Hoher Aufwand, hohe Erwartungen: Zur Umsetzung dieser Arbeit diente neben der Interimsversorgung noch eine EDV-gestützte 3D-Planung. Deshalb ist auch hier bereits der entsprechende Aufwand für das Provisorium ähnlich hoch wie bei dem späteren Zahnersatz. Alle vorbereitenden Maßnahmen (Bohrschablonen, Dokumentationen, Farbnahmen etc.) sind zu berücksichtigen und zu berechnen. Daher ergibt sich eine recht umfangreiche Abrechnung dieser Arbeit.

Durch die Vorgehensweise in diesem Fall und der daraus resultierenden Rechnung durch den Zahntechnikermeister wird sehr schön deutlich, wie viele Einzelschritte notwendig sind zur Erstellung dieser Arbeit. Transparenz ist das Stichwort und Rechnungsschreibung nach Chronologie der Leistung, nicht mehr nach Chronologie der BEB-Nummern ist angesagt, um keine Einzelschritte zu vergessen. Innerhalb der Abrechnung ergeben sich zunächst einmal die obligaten Positionen. Für seinen Mehraufwand kann der Zahntechniker nach weiteren fakultativen Leistungen suchen und einige weitere Positionen ansetzen. Sollten einige Positionen den Mehraufwand dieser Arbeit nicht treffen, kann der Zahntechniker bei der Abrechnung sich eigene BEB-Positionen erstellen. Auch diese Rechnung ist wiederum eine „empfohlene Rechnung“, die natürlich im Einzelfall noch ergänzt oder abgespeckt werden kann.
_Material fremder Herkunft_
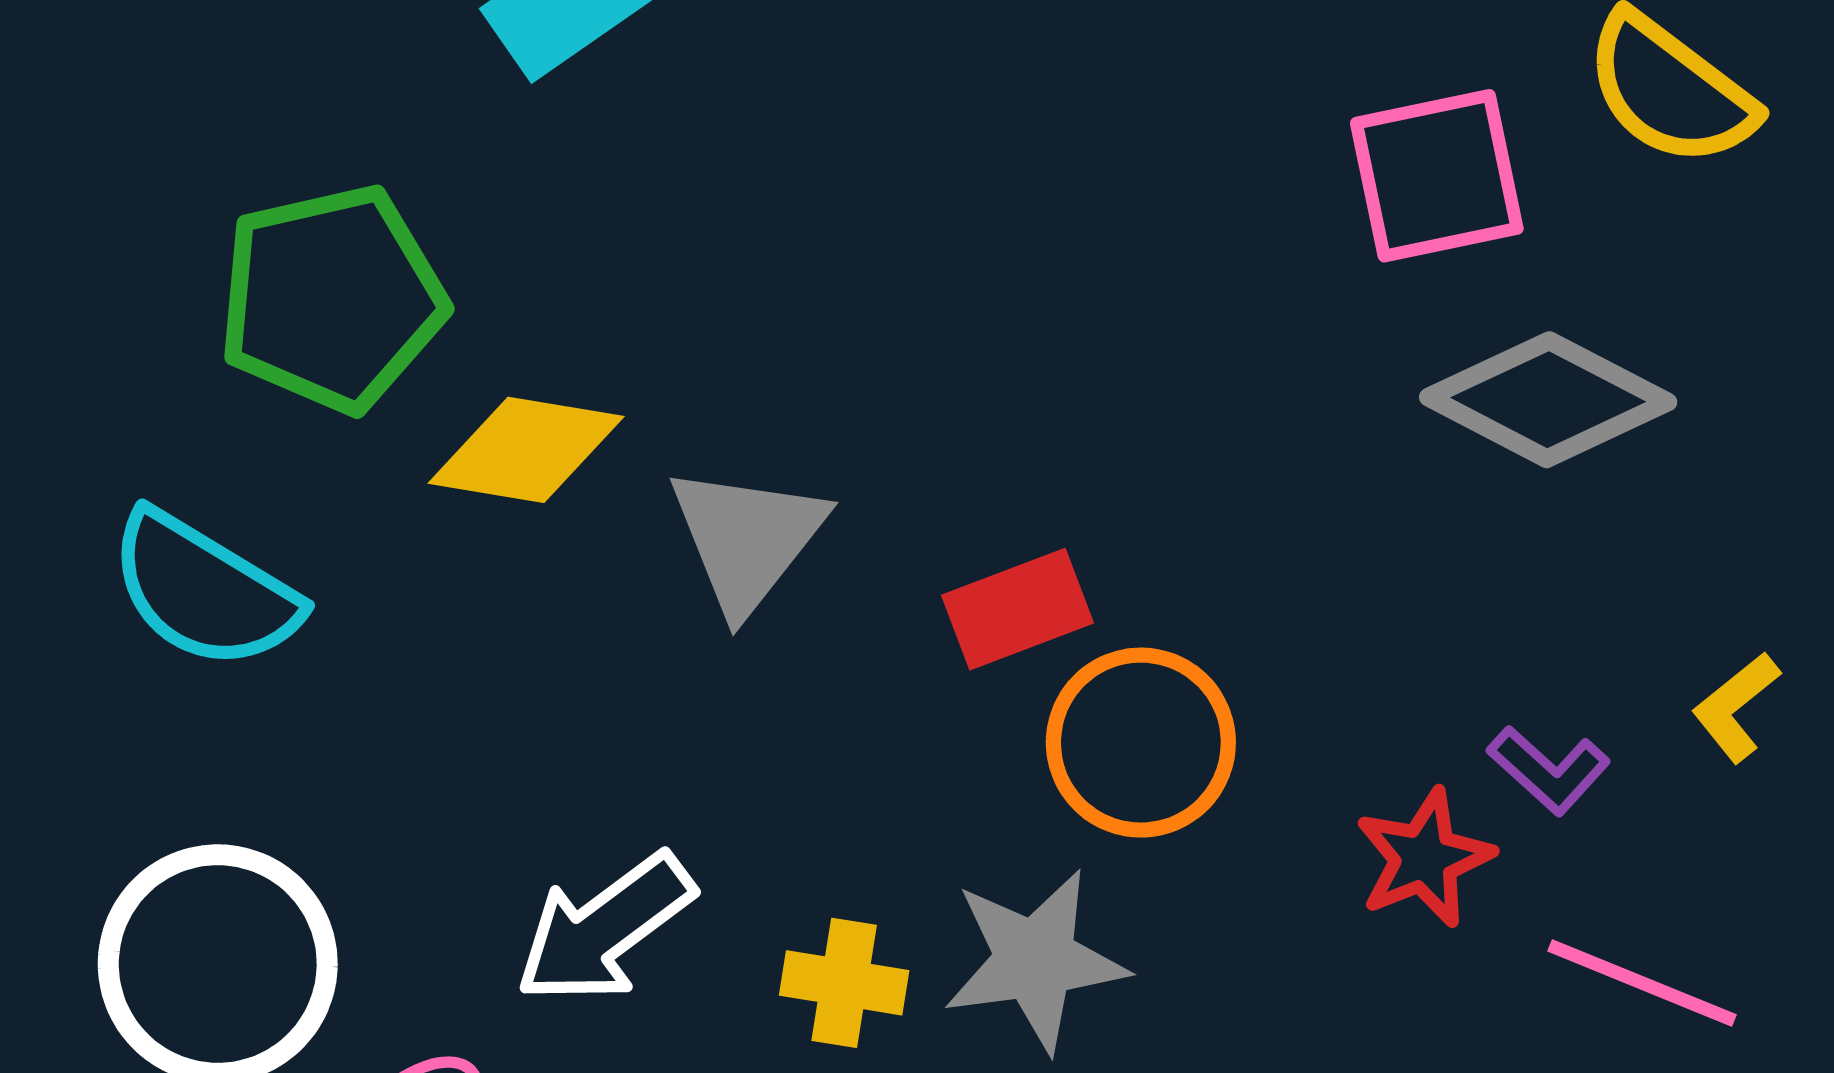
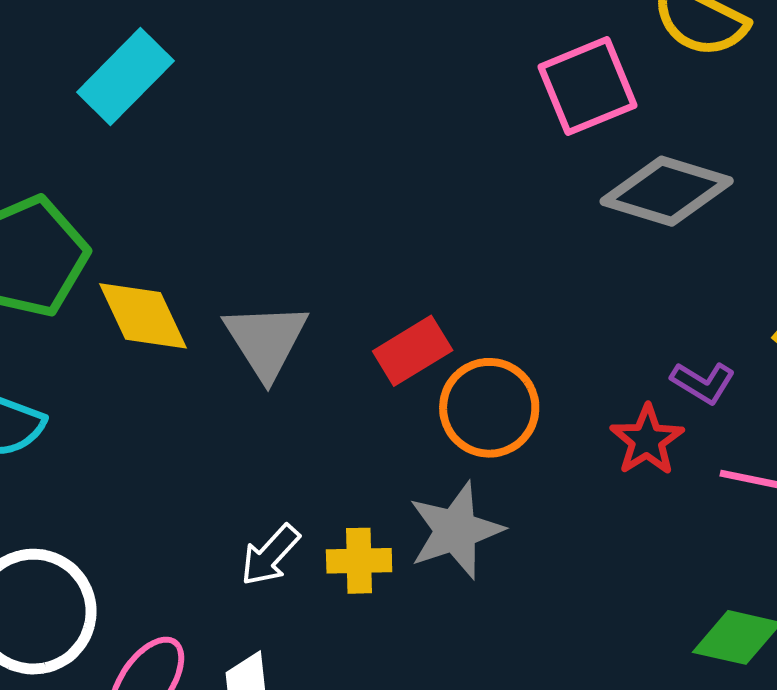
yellow diamond: (526, 450) -> (143, 316), turned 66
white arrow: (605, 929) -> (270, 555), moved, size x0.7

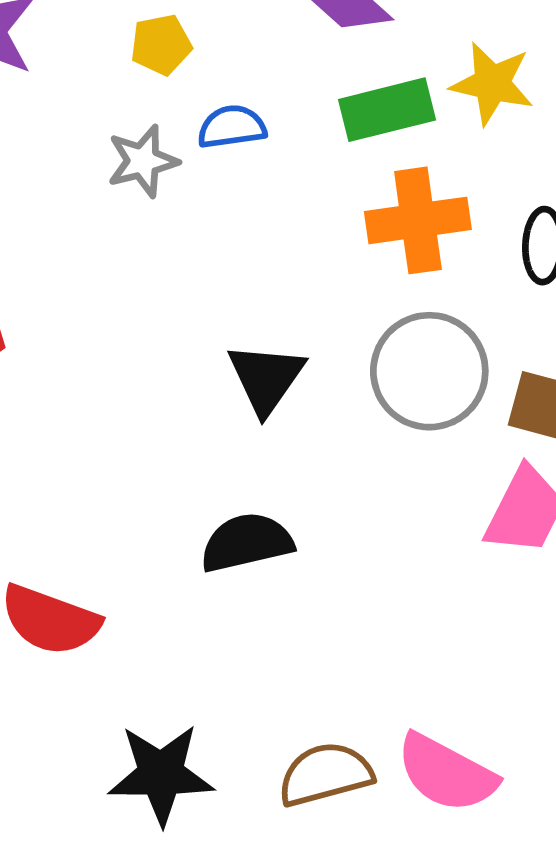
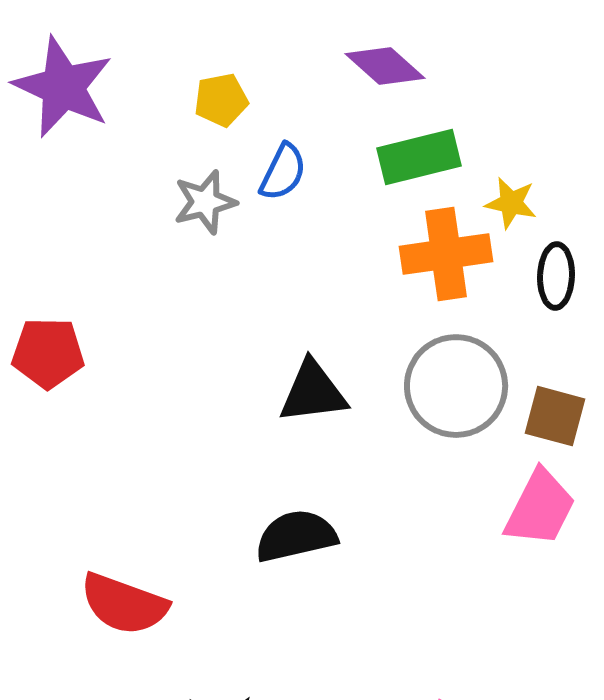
yellow star: (492, 83) -> (511, 203), moved, size x0.7
blue semicircle: (232, 127) -> (283, 172), turned 124
black triangle: (266, 378) -> (313, 392), turned 48

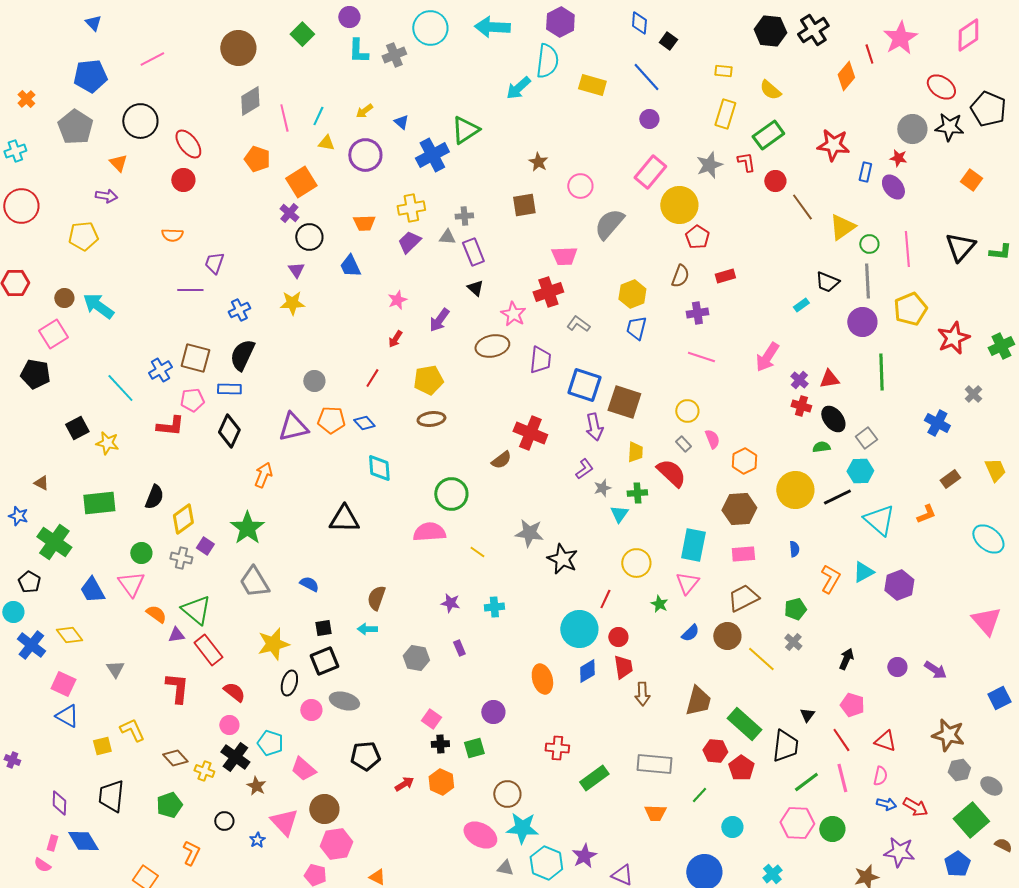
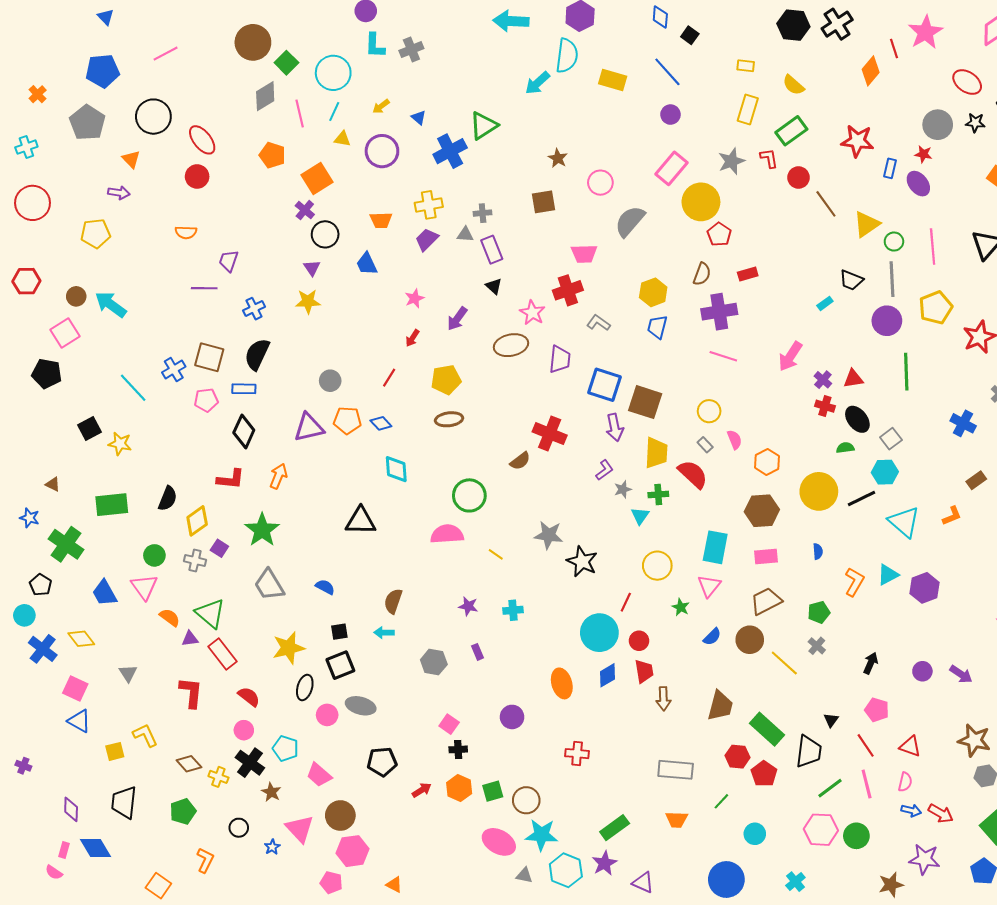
cyan circle: (430, 28) -> (333, 73), moved
green square: (302, 34) -> (286, 63), moved
black star: (949, 127) -> (975, 123), size x0.7
purple cross: (697, 313) -> (719, 312), size x1.6
red L-shape: (170, 426) -> (231, 479), moved
yellow trapezoid: (635, 452) -> (656, 453), size x1.5
green square: (474, 748) -> (493, 791), moved
green rectangle: (594, 778) -> (615, 828), moved

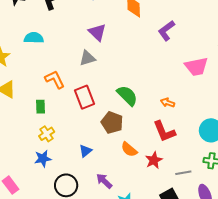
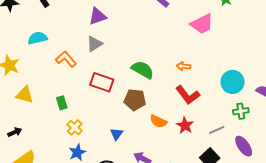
purple triangle: (97, 32) -> (97, 16), turned -48
orange L-shape: (55, 79) -> (66, 59), moved
red rectangle: (84, 97) -> (102, 82), turned -35

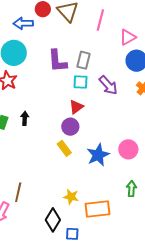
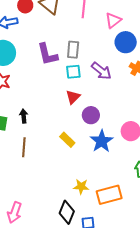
purple circle: (70, 127) -> (91, 115), moved
brown line: (18, 192) -> (24, 147), moved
Für die Berechnung ist folgendes wichtig:

  • Jede Rechnung beginnt mit der vom Arbeitsschutz verpflichtenden Eingangsdesinfektion.
  • Wenn Sie Modelle und Positionen zur Modellherstellung berechnen, bedenken Sie – falls Sie mit Kunststoffsockeln wie z.B. Zeiser oder Giroform arbeiten –, dass Sie das Material der Kunststoffplatte/- schale mitberechnen.
  • Denken Sie bitte daran, die hier umfangreich erfolgten vorbereitenden und qualitätssteigernden Maßnahmen zu berechnen.
  • Stereo-Mikroskop oder 5-fach-Zeiss-Lupe sind mittlerweile implantologische Standardpositionen. Betrachten Sie diese Leistungspositionen als nicht verhandelbar bei einer Implantatversorgung.
  • Es gibt immer Leistungen, die Sie erbringen, aber nicht verkaufen wollen/können/dürfen: Schreiben Sie solche Leistungen ebenfalls auf die Rechnungen und deklarieren Sie sie als Service. Der Kunde möge erkennen, was sein Labor für ihn leistet.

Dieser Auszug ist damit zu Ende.